_TASK GOAL_:
Tally the lines of the data below that contain the string "Setup". Give the tally and nothing else.

_DATA UNDER STUDY_:

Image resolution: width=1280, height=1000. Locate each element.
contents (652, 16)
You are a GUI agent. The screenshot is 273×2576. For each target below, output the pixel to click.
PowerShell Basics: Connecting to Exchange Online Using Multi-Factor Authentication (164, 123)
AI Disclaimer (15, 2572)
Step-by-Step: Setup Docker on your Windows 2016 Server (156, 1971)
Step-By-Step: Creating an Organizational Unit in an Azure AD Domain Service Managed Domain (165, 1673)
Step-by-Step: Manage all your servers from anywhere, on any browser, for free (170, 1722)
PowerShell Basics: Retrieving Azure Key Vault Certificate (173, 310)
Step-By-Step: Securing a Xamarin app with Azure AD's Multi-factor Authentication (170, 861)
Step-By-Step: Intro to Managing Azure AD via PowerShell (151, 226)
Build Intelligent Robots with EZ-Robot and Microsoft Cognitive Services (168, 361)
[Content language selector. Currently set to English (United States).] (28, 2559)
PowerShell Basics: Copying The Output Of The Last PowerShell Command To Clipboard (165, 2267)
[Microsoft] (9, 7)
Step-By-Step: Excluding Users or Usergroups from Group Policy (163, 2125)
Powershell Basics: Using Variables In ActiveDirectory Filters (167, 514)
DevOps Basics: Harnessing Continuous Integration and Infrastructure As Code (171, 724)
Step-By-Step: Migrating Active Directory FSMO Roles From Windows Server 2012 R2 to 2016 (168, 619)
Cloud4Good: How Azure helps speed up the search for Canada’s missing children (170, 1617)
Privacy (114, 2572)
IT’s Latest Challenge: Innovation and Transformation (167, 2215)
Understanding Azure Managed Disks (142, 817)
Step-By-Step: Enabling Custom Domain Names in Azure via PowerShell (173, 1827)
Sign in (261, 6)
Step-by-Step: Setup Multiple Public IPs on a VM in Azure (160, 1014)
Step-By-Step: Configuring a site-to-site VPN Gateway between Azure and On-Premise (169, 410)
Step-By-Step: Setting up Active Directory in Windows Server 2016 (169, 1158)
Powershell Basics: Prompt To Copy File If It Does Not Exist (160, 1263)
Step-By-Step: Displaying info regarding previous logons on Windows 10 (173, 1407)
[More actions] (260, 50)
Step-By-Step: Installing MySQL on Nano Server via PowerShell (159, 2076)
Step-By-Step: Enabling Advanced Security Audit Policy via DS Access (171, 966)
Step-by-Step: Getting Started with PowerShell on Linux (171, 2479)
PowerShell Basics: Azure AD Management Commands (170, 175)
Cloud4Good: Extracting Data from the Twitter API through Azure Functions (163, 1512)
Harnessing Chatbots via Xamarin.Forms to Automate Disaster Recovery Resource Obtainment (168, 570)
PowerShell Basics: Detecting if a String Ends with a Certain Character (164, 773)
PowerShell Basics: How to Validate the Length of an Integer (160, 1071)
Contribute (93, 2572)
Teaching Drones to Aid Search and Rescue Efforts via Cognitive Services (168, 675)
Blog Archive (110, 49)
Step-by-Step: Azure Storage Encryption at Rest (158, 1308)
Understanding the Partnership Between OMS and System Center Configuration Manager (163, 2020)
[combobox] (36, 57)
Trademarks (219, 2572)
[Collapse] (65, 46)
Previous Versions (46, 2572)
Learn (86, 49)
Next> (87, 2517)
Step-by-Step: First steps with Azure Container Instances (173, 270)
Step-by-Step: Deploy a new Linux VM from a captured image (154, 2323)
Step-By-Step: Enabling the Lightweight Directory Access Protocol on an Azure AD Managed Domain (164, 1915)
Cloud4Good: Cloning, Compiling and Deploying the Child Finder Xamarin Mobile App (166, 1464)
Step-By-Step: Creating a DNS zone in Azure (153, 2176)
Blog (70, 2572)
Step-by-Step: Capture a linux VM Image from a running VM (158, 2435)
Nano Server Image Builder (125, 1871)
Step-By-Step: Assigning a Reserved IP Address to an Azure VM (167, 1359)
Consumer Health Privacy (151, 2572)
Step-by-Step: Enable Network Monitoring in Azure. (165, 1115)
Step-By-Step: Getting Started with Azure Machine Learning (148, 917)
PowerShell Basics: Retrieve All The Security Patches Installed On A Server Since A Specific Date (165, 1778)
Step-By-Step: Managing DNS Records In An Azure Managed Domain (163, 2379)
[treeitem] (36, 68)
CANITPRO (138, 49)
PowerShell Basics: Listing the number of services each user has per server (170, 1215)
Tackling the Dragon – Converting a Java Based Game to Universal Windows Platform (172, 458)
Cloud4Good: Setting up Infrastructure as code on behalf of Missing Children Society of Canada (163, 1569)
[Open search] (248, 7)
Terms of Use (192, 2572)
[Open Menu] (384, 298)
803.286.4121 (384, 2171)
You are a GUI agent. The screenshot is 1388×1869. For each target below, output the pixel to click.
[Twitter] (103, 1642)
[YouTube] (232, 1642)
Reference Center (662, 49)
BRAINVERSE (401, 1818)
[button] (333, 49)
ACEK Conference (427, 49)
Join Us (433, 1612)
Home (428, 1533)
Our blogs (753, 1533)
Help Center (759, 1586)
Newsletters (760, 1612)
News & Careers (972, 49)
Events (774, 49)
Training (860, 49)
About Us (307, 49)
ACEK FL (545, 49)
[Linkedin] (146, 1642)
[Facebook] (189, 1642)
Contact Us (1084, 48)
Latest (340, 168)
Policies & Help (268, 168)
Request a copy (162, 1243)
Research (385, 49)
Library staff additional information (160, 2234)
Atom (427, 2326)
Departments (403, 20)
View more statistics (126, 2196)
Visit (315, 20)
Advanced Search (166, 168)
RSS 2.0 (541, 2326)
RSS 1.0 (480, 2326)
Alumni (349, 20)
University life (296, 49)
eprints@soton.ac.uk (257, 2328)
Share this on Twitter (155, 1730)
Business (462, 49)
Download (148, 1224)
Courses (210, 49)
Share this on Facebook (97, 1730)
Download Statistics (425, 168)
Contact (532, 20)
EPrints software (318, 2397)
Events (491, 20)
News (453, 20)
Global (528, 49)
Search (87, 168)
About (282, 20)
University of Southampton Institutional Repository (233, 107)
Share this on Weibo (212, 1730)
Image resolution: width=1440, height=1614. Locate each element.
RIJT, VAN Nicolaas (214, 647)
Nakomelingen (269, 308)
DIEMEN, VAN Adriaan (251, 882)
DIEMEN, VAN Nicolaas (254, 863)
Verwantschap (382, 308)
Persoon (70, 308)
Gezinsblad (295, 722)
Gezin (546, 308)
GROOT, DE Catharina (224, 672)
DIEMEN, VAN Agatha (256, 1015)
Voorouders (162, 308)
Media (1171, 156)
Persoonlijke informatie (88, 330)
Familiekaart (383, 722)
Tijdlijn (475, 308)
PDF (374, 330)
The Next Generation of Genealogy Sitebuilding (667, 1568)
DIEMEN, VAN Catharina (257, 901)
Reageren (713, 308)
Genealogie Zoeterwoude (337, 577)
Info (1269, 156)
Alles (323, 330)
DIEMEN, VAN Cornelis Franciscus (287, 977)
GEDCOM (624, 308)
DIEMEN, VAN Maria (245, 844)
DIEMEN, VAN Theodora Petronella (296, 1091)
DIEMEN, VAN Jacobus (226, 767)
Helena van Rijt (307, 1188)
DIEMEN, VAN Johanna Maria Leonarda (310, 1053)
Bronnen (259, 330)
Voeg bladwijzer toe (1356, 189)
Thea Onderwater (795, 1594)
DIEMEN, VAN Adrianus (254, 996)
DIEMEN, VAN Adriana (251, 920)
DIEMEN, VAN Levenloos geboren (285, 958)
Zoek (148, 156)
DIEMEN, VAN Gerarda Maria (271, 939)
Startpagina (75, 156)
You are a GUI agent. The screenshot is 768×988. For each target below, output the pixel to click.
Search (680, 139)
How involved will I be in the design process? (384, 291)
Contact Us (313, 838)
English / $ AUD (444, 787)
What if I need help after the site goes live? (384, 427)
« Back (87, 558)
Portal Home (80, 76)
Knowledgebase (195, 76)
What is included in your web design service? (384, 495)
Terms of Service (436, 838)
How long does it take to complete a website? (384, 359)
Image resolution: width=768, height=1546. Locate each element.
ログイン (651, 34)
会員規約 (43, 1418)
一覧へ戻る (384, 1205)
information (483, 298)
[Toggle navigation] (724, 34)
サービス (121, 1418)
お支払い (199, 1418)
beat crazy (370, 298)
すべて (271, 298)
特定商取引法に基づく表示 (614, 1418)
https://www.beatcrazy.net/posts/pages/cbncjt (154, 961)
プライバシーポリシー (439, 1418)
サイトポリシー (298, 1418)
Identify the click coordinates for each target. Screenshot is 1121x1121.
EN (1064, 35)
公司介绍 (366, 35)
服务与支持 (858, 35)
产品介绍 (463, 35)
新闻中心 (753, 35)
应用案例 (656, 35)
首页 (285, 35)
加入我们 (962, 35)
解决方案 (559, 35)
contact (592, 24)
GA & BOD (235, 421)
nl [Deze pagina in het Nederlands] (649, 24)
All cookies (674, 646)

_EXERCISE SOLUTION_:
2